El consumo acelerado de contenidos breves, videos y gráficos reemplazó -en muchos casos- a la lectura prolongada y al análisis crítico. Ese cambio favorece lo que los expertos llaman una "ilusión de conocimiento": la sensación de dominar un tema por poder acceder rápidamente a datos, sin procesarlos en profundidad.
El experimento danés
Frente a este escenario, algunos gobiernos comenzaron a ensayar giros drásticos. Dinamarca decidió reducir al mínimo la presencia de dispositivos electrónicos en las aulas y apostar nuevamente por cuadernos, libros impresos y escritura a mano.
Desde el ciclo lectivo 2025/2026, las escuelas retiraron smartphones, tablets y laptops durante las clases.
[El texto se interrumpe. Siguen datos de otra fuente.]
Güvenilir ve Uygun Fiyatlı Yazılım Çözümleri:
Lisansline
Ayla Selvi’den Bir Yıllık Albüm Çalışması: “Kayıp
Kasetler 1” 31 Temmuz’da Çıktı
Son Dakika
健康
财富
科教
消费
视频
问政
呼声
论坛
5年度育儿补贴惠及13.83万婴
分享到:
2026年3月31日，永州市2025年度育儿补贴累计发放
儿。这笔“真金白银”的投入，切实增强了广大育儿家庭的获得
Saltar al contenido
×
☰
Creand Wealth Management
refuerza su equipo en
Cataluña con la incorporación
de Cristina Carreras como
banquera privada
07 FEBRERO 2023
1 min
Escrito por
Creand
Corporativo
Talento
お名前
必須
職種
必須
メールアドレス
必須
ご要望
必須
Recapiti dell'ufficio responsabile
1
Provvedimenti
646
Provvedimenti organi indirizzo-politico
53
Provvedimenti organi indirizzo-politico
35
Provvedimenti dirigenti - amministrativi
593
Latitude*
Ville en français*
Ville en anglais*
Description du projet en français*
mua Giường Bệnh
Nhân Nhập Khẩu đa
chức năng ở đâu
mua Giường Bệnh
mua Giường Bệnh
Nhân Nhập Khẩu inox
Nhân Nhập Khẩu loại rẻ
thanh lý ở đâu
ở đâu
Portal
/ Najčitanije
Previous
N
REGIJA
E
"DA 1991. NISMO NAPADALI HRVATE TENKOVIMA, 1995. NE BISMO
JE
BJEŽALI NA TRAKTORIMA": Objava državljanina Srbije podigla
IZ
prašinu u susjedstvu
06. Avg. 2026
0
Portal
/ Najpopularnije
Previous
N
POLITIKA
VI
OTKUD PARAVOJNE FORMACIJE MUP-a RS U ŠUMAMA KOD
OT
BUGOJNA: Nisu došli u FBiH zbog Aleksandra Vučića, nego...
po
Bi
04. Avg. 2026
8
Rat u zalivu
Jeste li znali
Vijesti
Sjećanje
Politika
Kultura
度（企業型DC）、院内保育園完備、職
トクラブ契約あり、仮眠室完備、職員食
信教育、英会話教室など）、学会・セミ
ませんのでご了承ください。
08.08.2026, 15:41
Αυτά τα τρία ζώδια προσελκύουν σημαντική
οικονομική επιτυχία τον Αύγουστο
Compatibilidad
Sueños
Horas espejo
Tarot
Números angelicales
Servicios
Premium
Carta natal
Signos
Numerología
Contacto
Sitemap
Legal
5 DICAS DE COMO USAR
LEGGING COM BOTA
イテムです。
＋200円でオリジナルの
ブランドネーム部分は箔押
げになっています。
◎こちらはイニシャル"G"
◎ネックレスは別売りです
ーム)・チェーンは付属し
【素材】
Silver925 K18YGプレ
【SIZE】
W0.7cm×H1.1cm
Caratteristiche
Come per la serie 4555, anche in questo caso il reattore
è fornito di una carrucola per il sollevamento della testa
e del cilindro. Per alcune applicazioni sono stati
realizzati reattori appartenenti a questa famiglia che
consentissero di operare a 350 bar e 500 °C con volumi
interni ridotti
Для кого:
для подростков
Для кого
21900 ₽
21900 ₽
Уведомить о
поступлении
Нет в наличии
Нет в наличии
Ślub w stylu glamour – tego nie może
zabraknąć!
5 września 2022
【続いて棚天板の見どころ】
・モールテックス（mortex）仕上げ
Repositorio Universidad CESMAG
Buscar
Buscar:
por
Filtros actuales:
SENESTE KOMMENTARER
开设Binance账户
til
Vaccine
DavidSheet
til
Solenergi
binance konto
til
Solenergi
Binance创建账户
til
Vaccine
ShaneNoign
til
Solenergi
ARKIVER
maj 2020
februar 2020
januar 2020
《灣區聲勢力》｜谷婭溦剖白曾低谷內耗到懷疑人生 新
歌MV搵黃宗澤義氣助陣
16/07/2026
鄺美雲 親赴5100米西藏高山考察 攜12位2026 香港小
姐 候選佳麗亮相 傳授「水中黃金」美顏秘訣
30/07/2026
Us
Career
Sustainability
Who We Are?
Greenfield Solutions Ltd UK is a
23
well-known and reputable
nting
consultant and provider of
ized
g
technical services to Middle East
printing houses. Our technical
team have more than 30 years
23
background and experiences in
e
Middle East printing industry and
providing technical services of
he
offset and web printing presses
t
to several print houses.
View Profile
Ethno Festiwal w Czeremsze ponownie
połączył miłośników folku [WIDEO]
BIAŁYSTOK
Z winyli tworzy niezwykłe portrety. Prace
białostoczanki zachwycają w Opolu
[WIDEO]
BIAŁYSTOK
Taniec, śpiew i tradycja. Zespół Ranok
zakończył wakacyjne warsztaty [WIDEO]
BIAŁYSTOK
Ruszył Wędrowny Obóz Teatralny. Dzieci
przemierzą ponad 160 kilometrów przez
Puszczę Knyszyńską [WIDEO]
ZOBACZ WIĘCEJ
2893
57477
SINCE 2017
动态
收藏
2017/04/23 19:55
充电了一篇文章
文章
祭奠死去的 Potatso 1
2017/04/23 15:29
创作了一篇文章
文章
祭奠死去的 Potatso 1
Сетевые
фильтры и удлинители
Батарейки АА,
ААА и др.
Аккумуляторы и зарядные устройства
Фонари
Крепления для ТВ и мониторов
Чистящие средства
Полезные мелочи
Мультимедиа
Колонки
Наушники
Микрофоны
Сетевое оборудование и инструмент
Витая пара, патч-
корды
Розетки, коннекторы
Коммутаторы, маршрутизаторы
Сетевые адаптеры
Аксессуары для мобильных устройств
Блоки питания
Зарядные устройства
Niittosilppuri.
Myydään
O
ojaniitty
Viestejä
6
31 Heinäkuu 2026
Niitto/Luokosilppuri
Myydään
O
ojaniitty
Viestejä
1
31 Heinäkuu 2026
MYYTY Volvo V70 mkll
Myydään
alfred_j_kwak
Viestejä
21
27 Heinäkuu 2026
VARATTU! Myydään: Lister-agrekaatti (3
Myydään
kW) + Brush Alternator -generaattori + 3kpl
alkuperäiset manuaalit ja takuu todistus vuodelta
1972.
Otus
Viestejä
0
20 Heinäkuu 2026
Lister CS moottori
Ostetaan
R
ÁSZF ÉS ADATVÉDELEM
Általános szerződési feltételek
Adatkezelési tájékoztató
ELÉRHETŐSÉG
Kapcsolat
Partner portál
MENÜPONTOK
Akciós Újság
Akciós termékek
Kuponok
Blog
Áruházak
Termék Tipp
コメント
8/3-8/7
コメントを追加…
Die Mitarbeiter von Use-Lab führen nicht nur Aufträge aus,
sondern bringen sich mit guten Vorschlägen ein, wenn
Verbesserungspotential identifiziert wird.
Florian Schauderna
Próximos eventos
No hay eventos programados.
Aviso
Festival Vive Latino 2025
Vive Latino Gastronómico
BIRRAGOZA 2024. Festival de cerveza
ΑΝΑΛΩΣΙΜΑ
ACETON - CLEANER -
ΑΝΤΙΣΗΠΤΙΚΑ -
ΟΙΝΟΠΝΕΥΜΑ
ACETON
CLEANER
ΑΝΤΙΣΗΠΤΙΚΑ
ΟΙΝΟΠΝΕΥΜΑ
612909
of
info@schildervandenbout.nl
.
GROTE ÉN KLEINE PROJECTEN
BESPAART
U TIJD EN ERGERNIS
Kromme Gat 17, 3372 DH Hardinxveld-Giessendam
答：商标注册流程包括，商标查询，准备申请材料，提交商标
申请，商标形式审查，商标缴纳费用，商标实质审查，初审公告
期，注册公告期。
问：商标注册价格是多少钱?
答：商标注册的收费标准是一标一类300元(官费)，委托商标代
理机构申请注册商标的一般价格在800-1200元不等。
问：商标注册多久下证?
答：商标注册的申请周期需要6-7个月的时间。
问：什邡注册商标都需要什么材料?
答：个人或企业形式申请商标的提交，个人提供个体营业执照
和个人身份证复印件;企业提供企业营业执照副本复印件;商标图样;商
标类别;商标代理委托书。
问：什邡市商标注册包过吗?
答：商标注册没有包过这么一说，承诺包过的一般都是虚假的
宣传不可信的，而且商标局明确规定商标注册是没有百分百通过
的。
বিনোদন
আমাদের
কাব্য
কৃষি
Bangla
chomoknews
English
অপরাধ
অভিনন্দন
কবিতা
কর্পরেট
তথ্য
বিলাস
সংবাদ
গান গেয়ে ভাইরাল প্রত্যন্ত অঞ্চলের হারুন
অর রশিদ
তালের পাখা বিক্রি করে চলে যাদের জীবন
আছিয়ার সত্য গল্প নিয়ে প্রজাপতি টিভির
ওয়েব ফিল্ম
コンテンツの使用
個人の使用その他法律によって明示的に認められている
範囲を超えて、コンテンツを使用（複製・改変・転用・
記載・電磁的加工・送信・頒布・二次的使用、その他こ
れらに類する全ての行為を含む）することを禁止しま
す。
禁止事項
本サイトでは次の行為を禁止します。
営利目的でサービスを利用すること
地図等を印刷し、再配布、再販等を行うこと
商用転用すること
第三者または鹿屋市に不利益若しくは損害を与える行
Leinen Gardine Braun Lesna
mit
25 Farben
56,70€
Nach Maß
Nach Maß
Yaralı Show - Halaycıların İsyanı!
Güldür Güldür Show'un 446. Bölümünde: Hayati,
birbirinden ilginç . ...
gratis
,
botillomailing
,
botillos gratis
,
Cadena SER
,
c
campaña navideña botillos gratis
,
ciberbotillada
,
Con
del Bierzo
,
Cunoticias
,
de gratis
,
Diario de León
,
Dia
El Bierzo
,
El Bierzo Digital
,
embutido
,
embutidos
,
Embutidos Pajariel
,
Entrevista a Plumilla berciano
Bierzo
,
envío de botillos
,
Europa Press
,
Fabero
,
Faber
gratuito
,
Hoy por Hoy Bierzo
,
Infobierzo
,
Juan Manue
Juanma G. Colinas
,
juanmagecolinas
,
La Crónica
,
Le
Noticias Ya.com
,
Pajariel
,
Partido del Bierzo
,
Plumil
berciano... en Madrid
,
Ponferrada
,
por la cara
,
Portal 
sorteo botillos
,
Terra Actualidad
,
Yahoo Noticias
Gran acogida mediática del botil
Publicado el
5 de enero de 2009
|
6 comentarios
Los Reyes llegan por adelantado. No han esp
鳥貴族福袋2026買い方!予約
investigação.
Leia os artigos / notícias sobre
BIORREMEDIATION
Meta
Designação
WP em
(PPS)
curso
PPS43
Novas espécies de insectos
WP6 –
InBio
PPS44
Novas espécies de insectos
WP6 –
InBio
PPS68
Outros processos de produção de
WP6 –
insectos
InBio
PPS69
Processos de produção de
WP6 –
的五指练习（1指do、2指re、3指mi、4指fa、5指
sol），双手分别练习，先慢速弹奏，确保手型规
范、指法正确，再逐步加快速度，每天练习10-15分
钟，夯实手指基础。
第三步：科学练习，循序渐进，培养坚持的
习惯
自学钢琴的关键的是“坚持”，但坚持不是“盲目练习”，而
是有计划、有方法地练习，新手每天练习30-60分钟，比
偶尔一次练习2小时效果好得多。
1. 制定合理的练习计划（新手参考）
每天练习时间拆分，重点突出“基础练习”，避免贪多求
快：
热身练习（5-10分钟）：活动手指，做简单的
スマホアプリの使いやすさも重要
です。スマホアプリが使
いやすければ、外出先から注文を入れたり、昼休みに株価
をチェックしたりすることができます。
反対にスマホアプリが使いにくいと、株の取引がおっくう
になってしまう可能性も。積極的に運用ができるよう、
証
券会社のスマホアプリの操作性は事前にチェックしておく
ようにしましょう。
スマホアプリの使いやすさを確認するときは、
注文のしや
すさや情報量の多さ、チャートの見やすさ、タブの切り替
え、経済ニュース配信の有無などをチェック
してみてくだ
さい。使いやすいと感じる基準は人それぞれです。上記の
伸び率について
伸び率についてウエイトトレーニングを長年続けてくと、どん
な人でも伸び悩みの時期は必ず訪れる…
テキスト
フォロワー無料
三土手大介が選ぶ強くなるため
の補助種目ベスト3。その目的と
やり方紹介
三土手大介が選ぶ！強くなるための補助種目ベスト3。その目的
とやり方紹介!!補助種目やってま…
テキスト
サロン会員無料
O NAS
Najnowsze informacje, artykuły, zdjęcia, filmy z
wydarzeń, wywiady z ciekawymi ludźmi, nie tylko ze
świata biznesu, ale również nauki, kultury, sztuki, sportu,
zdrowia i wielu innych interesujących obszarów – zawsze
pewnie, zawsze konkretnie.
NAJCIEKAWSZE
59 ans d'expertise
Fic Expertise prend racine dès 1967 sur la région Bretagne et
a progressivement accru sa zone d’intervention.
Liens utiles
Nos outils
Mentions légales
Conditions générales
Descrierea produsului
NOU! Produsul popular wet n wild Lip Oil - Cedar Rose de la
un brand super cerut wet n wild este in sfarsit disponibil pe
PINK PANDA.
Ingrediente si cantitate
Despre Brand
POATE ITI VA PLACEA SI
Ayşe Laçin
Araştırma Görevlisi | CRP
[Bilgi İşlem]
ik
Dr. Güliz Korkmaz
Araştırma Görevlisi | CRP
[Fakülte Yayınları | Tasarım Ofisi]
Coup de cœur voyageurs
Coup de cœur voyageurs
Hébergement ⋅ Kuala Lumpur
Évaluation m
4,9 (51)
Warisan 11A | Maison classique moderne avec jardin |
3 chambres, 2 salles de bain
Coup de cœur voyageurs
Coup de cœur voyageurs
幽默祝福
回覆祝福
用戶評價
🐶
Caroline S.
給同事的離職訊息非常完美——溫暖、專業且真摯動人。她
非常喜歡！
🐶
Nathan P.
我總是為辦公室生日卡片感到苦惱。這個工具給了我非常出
Según docentes de Copenhague, la medida mejoró la concentración y la participación de los alumnos, recuperando dinámicas que parecían perdidas.
El llamado "modelo escandinavo" sugiere que el camino hacia adelante podría implicar, en parte, volver atrás: respetar los tiempos de atención del cerebro humano y revalorizar la interacción directa entre docentes y estudiantes.
Horvath resume la idea con una frase provocadora: más que avanzar, "nos rendimos" ante la comodidad tecnológica. Para el científico, el dilema de los próximos años será elegir entre profundizar una digitalización sin filtros o revisar sus efectos sobre el aprendizaje.
El debate también alcanza a las políticas públicas. Durante años, sostienen algunos críticos, se confió en que la simple entrega de computadoras resolvería problemas estructurales, mientras se debilitaban la autoridad pedagógica y los contenidos curriculares.
Quizás, sugieren los defensores del giro, valga la pena volver a preguntar cómo estudiaban las generaciones anteriores. No como gesto nostálgico, sino como punto de partida para reconstruir hábitos de esfuerzo intelectual. Tal vez, en esa combinación entre tradición y tecnología, esté una de las claves para revertir la tendencia.